Archiwum Polityki

Coraz bliżej ściany

Rada Polityki Pieniężnej znowu obniżyła podstawowe stopy procentowe, tym razem o 0,5–1 proc. Nie usatysfakcjonowało to rządu ani nie zdziwiło analityków. Rząd uważa, że redukcja jest ciągle zbyt nieśmiała, nie doprowadzi do spadku kosztów kredytu i autentycznego pobudzenia gospodarki. Analitycy są zdania, że przy ciągle malejącej inflacji taki ruch co prawda był dopuszczalny, ale jednocześnie RPP jest już blisko granicy, kiedy to dalsze obniżki mogą doprowadzić do niekontrolowanego wzrostu akcji kredytowej, popytu ze strony przedsiębiorstw, ludności i w konsekwencji znacznego wzrostu cen w 2003 r. Pocieszające jest, że mimo diametralnie różnych ocen sytuacji i wyraźnej trudności w podtrzymywaniu dialogu z Radą rząd i liderzy SLD ograniczyli jednak kierowane na nią ataki.
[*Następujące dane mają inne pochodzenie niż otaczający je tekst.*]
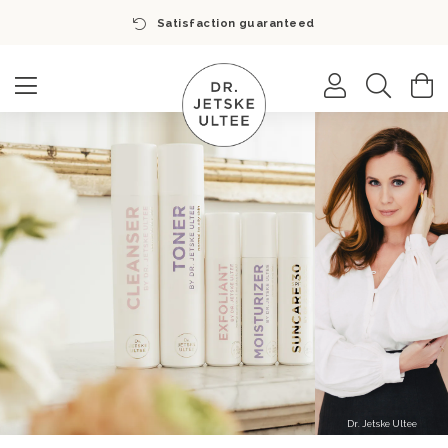
Satisfaction guaranteed
Search
M
Dr. Jetske Ultee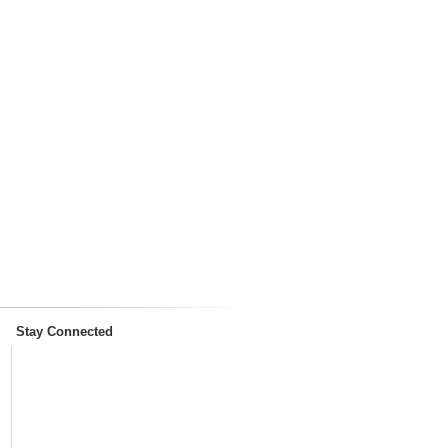
Stay Connected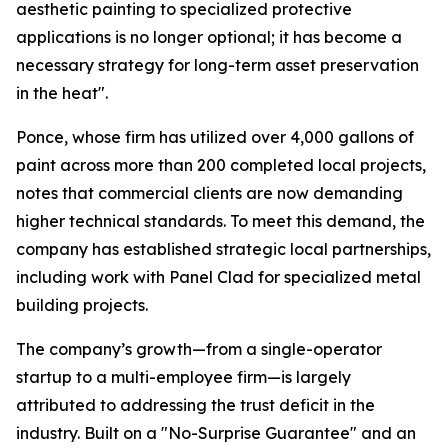
aesthetic painting to specialized protective
applications is no longer optional; it has become a
necessary strategy for long-term asset preservation
in the heat".
Ponce, whose firm has utilized over 4,000 gallons of
paint across more than 200 completed local projects,
notes that commercial clients are now demanding
higher technical standards. To meet this demand, the
company has established strategic local partnerships,
including work with Panel Clad for specialized metal
building projects.
The company’s growth—from a single-operator
startup to a multi-employee firm—is largely
attributed to addressing the trust deficit in the
industry. Built on a "No-Surprise Guarantee" and an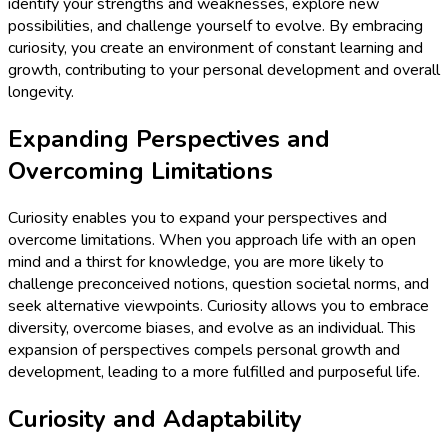
identify your strengths and weaknesses, explore new
possibilities, and challenge yourself to evolve. By embracing
curiosity, you create an environment of constant learning and
growth, contributing to your personal development and overall
longevity.
Expanding Perspectives and
Overcoming Limitations
Curiosity enables you to expand your perspectives and
overcome limitations. When you approach life with an open
mind and a thirst for knowledge, you are more likely to
challenge preconceived notions, question societal norms, and
seek alternative viewpoints. Curiosity allows you to embrace
diversity, overcome biases, and evolve as an individual. This
expansion of perspectives compels personal growth and
development, leading to a more fulfilled and purposeful life.
Curiosity and Adaptability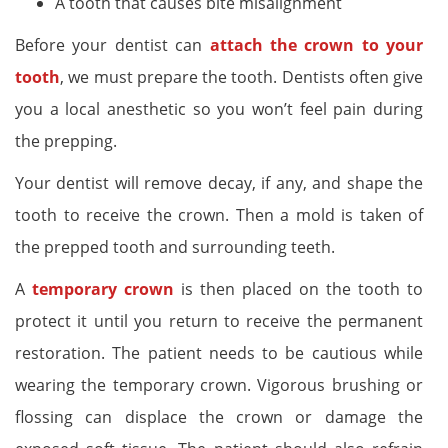
A tooth that causes bite misalignment
Before your dentist can
attach the crown to your
tooth
, we must prepare the tooth. Dentists often give
you a local anesthetic so you won’t feel pain during
the prepping.
Your dentist will remove decay, if any, and shape the
tooth to receive the crown. Then a mold is taken of
the prepped tooth and surrounding teeth.
A
temporary crown
is then placed on the tooth to
protect it until you return to receive the permanent
restoration. The patient needs to be cautious while
wearing the temporary crown. Vigorous brushing or
flossing can displace the crown or damage the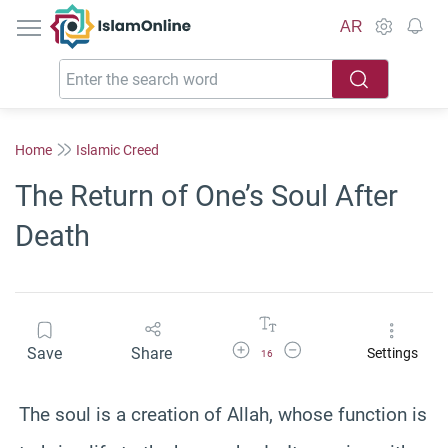
IslamOnline
AR
Home
Islamic Creed
The Return of One’s Soul After
Death
Increase Font Size
Decrease Font Size
Save
Share
Settings
16
The soul is a creation of Allah, whose function is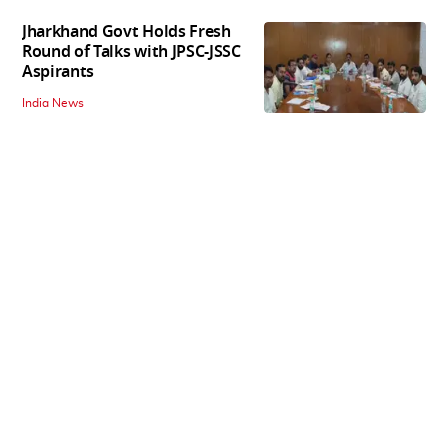
Jharkhand Govt Holds Fresh
Round of Talks with JPSC-JSSC
Aspirants
India News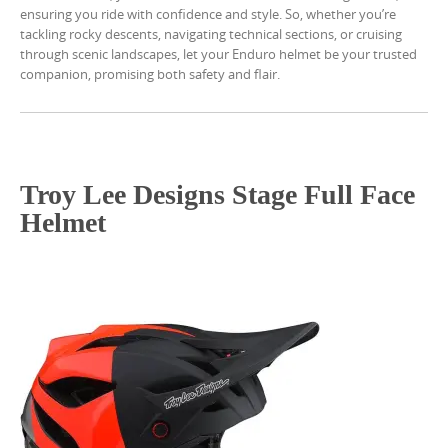
ensuring you ride with confidence and style. So, whether you’re
tackling rocky descents, navigating technical sections, or cruising
through scenic landscapes, let your Enduro helmet be your trusted
companion, promising both safety and flair.
Troy Lee Designs Stage Full Face
Helmet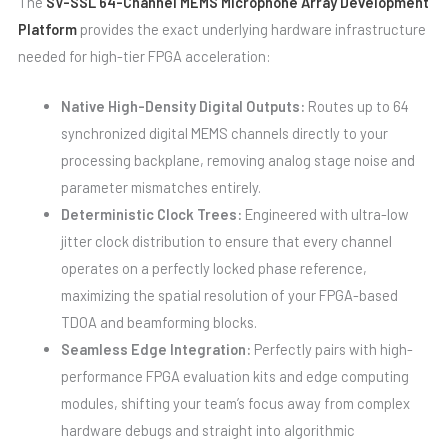
The
SV-SSL 64-Channel MEMS Microphone Array Development
Platform
provides the exact underlying hardware infrastructure
needed for high-tier FPGA acceleration:
Native High-Density Digital Outputs:
Routes up to 64
synchronized digital MEMS channels directly to your
processing backplane, removing analog stage noise and
parameter mismatches entirely.
Deterministic Clock Trees:
Engineered with ultra-low
jitter clock distribution to ensure that every channel
operates on a perfectly locked phase reference,
maximizing the spatial resolution of your FPGA-based
TDOA and beamforming blocks.
Seamless Edge Integration:
Perfectly pairs with high-
performance FPGA evaluation kits and edge computing
modules, shifting your team’s focus away from complex
hardware debugs and straight into algorithmic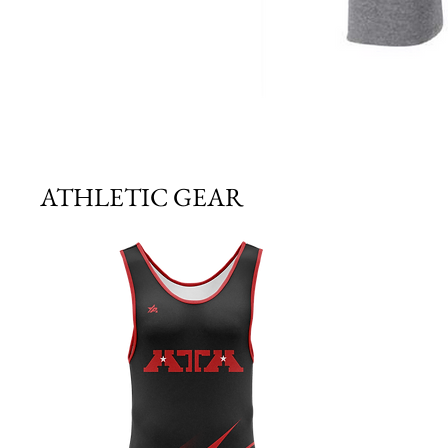
ATHLETIC GEAR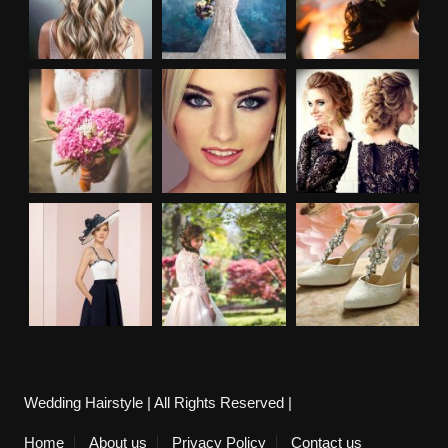
Wedding Hairstyle | All Rights Reserved |
Home
About us
Privacy Policy
Contact us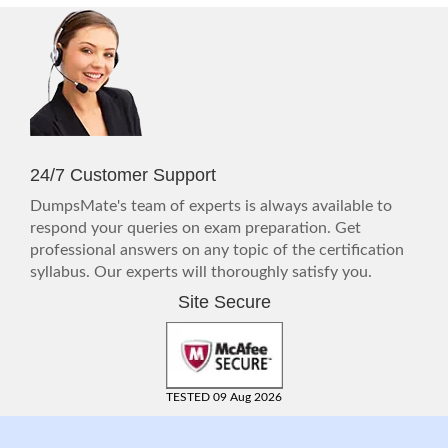
24/7 Customer Support
DumpsMate's team of experts is always available to
respond your queries on exam preparation. Get
professional answers on any topic of the certification
syllabus. Our experts will thoroughly satisfy you.
Site Secure
TESTED 09 Aug 2026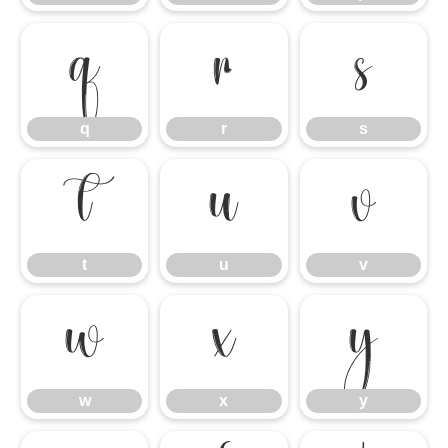
q
r
s
q
r
s
t
u
v
t
u
v
w
x
y
w
x
y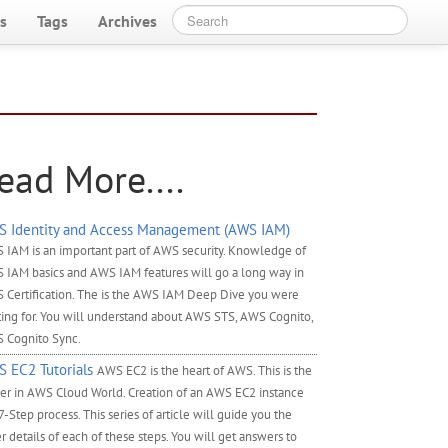
s
Tags
Archives
ead More....
 Identity and Access Management (AWS IAM)
 IAM is an important part of AWS security. Knowledge of
 IAM basics and AWS IAM features will go a long way in
 Certification. The is the AWS IAM Deep Dive you were
ting for. You will understand about AWS STS, AWS Cognito,
 Cognito Sync.
 EC2 Tutorials
AWS EC2 is the heart of AWS. This is the
ver in AWS Cloud World. Creation of an AWS EC2 instance
 7-Step process. This series of article will guide you the
r details of each of these steps. You will get answers to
Bardziej radykalni i ciągle dążący do konfrontacji ludowcy pozostali osamotnieni. Teraz atmosfera wokół RPP powinna się więc uspokoić z korzyścią dla wszystkich. Najwięcej wiary w polską gospodarkę i tak ma jednak zagraniczny kapitał, bo mimo obniżki stóp i spadku opłacalności krótkoterminowych inwestycji złoty trzyma się nader krzepko. Musielibyśmy nieźle nabroić, żeby to się w najbliższych tygodniach miało zmienić.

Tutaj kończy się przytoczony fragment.